Colour Index International is a reference database jointly maintained by the Society of Dyers and Colourists and the American Association of Textile Chemists and Colorists. It currently contains over 27,000 individual products listed under 13,000 Colour Index Generic Names. It was first printed in 1925 but is now published solely on the World Wide Web. The index serves as a common reference database of manufactured colour products and is used by manufacturers and consumers, such as artists and decorators.

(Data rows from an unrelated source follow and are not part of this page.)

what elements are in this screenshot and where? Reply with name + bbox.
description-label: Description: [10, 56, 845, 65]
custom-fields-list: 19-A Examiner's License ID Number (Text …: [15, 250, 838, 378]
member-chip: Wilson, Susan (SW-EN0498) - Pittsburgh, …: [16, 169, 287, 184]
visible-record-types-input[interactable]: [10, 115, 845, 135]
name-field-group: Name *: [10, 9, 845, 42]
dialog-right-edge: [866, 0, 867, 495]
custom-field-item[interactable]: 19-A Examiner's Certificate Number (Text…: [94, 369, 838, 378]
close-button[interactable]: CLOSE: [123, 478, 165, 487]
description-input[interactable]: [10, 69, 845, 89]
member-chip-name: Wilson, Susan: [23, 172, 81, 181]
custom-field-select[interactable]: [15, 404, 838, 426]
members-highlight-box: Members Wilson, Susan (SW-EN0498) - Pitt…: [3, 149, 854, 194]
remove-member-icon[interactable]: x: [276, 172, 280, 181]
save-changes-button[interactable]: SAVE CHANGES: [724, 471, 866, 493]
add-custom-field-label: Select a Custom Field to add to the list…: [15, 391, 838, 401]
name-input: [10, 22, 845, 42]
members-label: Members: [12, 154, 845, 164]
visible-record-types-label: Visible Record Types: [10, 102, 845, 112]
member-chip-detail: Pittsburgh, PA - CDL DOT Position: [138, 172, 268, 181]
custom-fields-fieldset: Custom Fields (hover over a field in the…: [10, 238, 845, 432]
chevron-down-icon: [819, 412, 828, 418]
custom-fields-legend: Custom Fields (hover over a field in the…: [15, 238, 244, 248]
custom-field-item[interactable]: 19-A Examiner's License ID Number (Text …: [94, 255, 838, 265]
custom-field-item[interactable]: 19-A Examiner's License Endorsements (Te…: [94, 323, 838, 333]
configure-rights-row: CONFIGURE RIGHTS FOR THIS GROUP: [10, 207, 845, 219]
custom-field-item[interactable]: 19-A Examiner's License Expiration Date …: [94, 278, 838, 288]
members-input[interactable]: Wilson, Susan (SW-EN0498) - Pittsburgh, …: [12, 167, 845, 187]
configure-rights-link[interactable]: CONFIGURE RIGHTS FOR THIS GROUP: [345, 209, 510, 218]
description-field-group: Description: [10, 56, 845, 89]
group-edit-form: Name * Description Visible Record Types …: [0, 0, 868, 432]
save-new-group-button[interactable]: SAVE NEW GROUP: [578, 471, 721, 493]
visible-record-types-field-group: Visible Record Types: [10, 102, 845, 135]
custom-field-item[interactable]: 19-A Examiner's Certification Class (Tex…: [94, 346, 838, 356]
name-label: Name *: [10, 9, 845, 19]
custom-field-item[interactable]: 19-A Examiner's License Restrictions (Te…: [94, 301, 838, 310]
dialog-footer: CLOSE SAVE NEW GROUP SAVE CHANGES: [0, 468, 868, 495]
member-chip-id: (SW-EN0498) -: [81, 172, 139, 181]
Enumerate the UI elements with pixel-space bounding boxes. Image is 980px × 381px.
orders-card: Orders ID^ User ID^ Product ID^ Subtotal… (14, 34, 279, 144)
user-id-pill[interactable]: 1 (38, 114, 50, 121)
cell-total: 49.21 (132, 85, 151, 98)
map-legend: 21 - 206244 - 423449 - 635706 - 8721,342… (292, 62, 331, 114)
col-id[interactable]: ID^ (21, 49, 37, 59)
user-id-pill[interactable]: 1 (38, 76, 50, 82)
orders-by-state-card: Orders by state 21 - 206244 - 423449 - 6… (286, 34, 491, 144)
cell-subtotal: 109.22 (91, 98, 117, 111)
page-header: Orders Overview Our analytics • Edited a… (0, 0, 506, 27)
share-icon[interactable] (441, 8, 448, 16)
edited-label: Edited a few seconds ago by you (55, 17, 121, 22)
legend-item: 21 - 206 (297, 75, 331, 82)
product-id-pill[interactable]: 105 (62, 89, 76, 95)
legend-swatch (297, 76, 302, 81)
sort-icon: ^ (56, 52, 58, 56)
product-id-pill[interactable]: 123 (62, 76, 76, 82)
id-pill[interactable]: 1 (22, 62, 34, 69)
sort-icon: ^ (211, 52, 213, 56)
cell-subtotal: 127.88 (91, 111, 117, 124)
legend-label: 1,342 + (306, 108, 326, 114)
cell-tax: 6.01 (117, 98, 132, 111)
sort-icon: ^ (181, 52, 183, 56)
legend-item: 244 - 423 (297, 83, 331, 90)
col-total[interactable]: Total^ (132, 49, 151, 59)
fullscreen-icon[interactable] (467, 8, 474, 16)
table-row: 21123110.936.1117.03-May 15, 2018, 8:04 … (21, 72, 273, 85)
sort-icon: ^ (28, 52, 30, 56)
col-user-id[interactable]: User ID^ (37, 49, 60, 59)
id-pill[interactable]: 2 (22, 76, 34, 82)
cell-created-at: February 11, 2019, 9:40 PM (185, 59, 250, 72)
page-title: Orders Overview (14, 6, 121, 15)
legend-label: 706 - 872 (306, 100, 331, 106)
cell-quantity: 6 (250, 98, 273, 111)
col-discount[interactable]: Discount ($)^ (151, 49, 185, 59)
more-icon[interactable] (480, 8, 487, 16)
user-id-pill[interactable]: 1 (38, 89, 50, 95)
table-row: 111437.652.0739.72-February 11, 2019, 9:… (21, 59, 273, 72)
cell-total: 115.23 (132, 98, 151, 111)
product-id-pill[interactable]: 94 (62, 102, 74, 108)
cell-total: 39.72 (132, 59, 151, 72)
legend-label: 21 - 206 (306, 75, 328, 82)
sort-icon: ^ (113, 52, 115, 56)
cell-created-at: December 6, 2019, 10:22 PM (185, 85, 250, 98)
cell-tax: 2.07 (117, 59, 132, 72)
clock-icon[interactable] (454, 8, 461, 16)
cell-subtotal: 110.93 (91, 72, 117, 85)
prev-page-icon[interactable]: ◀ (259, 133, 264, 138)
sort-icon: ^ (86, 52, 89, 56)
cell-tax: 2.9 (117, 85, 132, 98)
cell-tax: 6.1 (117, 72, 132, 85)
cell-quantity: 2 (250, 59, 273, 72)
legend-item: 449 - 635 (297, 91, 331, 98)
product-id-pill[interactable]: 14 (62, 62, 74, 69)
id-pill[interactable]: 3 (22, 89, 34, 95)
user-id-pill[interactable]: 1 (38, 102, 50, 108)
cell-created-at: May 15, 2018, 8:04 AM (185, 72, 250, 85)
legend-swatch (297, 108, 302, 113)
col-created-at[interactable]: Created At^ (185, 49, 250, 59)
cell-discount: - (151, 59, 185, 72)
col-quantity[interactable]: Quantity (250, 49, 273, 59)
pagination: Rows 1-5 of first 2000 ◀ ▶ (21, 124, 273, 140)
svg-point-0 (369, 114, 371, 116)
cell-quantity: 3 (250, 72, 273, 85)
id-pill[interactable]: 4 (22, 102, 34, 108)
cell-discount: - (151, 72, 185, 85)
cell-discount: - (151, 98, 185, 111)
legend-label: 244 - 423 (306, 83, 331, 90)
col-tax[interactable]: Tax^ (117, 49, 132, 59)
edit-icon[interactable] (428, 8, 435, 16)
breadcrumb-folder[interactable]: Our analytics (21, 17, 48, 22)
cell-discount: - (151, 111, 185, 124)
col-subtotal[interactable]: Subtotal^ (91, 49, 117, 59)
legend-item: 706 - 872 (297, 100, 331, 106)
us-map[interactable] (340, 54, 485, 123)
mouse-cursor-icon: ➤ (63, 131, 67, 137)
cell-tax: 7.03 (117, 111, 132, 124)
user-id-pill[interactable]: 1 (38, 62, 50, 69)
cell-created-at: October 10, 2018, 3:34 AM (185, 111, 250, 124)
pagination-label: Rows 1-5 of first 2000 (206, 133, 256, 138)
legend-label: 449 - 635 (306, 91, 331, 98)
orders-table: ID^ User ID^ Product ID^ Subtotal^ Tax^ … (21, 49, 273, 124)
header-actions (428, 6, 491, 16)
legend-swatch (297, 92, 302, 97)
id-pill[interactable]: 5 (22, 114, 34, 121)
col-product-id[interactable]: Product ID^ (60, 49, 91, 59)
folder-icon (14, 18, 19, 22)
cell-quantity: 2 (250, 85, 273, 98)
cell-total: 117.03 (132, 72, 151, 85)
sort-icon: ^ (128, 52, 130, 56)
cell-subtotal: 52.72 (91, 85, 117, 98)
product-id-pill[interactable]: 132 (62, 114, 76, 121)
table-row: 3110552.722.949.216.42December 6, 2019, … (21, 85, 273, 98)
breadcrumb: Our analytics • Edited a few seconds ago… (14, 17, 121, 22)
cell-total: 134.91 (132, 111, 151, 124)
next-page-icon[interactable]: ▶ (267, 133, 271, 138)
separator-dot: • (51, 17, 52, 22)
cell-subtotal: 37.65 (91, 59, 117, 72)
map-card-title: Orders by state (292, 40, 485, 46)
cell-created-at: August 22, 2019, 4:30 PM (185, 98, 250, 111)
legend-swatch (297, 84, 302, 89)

Colorants (both dyes and pigments) are listed using a dual classification which use the Colour Index Generic Name (the prime identifier) and Colour Index Constitution Numbers. These numbers are prefixed with C.I. or CI, for example, C.I. 15510. (This abbreviation is sometimes mistakenly thought to be CL, due to the font used to display it.) A detailed record of products available on the market is presented under each Colour Index reference. For each product name, Colour Index International lists the manufacturer, physical form, and principal uses, with comments supplied by the manufacturer to guide prospective customers.

For manufacturers and consumers, the availability of a standard classification system for pigments is helpful because it resolves conflicting historic, proprietary, and generic names that have been applied to colours.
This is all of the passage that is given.